The business will provide clients with advice, platform services, discretionary fund management and access to underlying funds, and it will charge 150 basis point per annum.

Boston said: “Too many clients that our industry views as ‘low value’ are being locked out of the financial advice process, even though they are the ones who, arguably, require it most.

“Hundreds and Thousands has been set up to cater to the needs and objectives of these less wealthy clients. 

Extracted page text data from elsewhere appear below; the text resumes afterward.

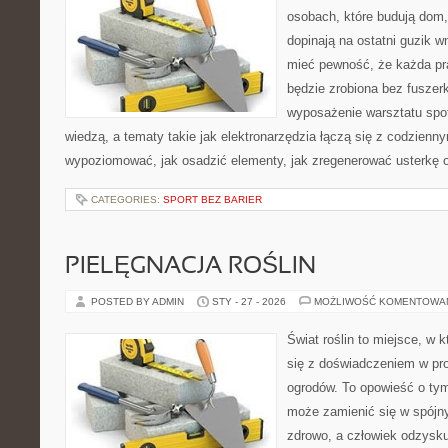
osobach, które budują dom,
dopinają na ostatni guzik w
mieć pewność, że każda pr
będzie zrobiona bez fuszerk
wyposażenie warsztatu spot
wiedzą, a tematy takie jak elektronarzędzia łączą się z codzienn
wypoziomować, jak osadzić elementy, jak zregenerować usterkę o
CATEGORIES:
SPORT BEZ BARIER
PIELĘGNACJA ROŚLIN
POSTED BY ADMIN
STY - 27 - 2026
MOŻLIWOŚĆ KOMENTOWA
Świat roślin to miejsce, w k
się z doświadczeniem w proj
ogrodów. To opowieść o ty
może zamienić się w spójny
zdrowo, a człowiek odzysku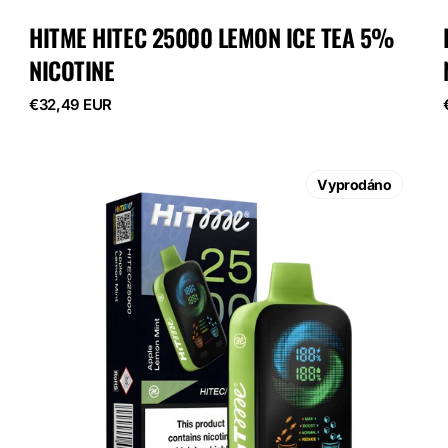
HITME HITEC 25000 LEMON ICE TEA 5%
NICOTINE
Běžná
€32,49 EUR
cena
HITME
HITEC
Vyprodáno
25000
Apple
Lemon
Mint
5%
Nicotine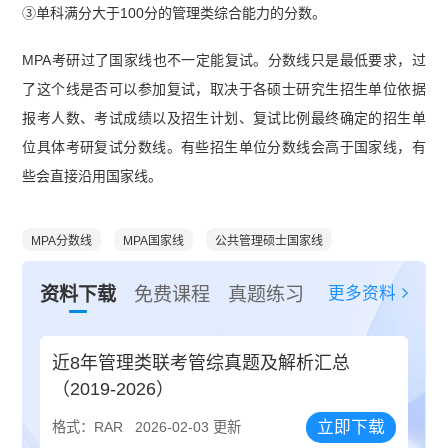
③单科满分大于100分的管理类综合能力的分数。
MPA考研过了国家线也不一定能复试。分数线只是最低要求，过
了这个线是否可以参加复试，取决于各硕士研究生招生单位依据
报考人数、考试成绩以及招生计划、复试比例最终确定的招生单
位具体考研复试分数线。有些招生单位分数线会高于国家线，有
些会直接沿用国家线。
MPA分数线
MPA国家线
公共管理硕士国家线
更多资料
资料下载
免费课程
真题练习
近8年管理类联考管综真题及解析汇总
（2019-2026）
立即下载
格式：RAR
2026-02-03 更新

“The beauty of our service is the ease with which transfers can be made to us and, when the client’s wealth grows and they become part of the adviser’s target market, we transfer them back.”

The advice gap refers to the gap between those who want to access financial advice and those who get it.

It is seen as one of the lasting impacts of the Retail Distribution Review.

More than 70 per cent of advisers say the advice gap has expanded in the past five years, according to research from Intelliflo at the end of last year.

According to Intelliflo's 2022 Advisory Business Impact poll, 73 per cent of advisers believe the gap expanded over the past five years, and more than half thought it was “a lot wider.” About two thirds (62 per cent) thought it grew even more during the pandemic. 

Intelliflo had polled 147 advisers in early October last year and found although more people were seeking advice in the past 12 months, the profile of those reaching out did not seem to have changed.

Most advisers (84 per cent) said they hadn't noticed a shift in the ethnic background, income level (80 per cent), or the number of women (89 per cent) onboarded as clients.